テーマ:若者が石川県で働きたいと思う街にするにはどうしたら良いか。 こみんぐる(石川県企業)
調査により、学生が金沢に留まらない現状が浮かびました。原因は、中小企業の魅力が知られていないことが挙げられます。働きたい街にするためには、魅力ある中小企業のことを周知させること。これは、「100年後も家族で暮らしたい金沢を作る」というこみんぐるのビジョンともつながります。チーム員は、地元企業の経営課題解決プログラム「WorkitAscension」という、地元企業と大手企業の社員がチームを組んだ合宿を手伝いました。そこで得た気付きや学びから、これを発展させて地元企業と、特に私立大学生を繋ぐ「F-Workit」を提案しました。就活生と地元企業が3日間合宿し、3日間足を使って調べ、企業の前で課題解決案をプレゼンテーション。学生は企業のことを深く知ることができ、企業にとっては人材との出会いも生まれます。これは他の就活イベントとの差別化ともなります。

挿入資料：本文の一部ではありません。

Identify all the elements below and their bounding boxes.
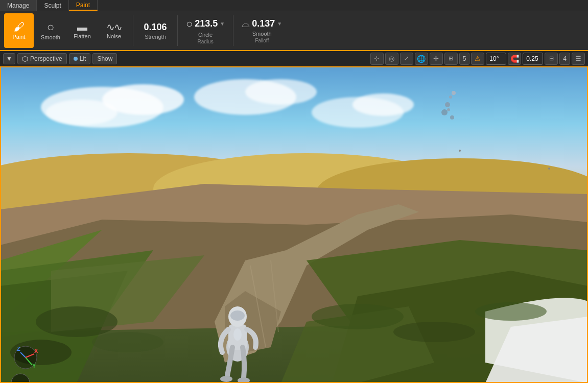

マネタイズについては、企業の参加費から経費を引いた額を利益とします。 ただし残論点として、県内志向以外の学生も石川県へ就職してもらうために、地域とのつながりを深められるような魅力発信プログラムが必要ということも最後に加えました。

F班 学生の街歩きにより賑わい創出

テーマ:金沢のマチナカの活性化のために学生目線でできることを提案せよ。 MRO北陸放送(石川県企業)
金沢は人気観光地ですが、オーバーツーリズムに陥っている一方、空洞化が目立ち空き家率も高まりました。そこで、学生が多い街である金沢の特性を生かし、学生が日常的に集う場所と機会を作っていくことに。フィールドワークによって、飲食、ファッションなど人がマチナカに向かう目的を作ることが重要であると方針付けました。それを見つけるため、実際にまち歩きイベントを実施。曜日やコース、目的は具体的に決めるべきという学びを得ました。 提案は、「まちなかワークショップ」の開催。拠点は金沢学生のまち市民交流館に設定。ここは賑やかなエリアの中心にあります。そしてテーマをいくつか設定し、それに沿ってグループごとにまち歩き。その後、情報をシェアしてマップを作成します。参加人数は段階を追って増やしていき、対象規模を広げていきます。情報発信はSNSでの拡散、交流館での掲示、店舗にも協力を仰いで広めてもらいます。 賑わい創出、学生の目的発見、学生のマチナカ利用度のアップを図り、学生でマチナカが賑わうという好循環が生まれるという予測を発表しました。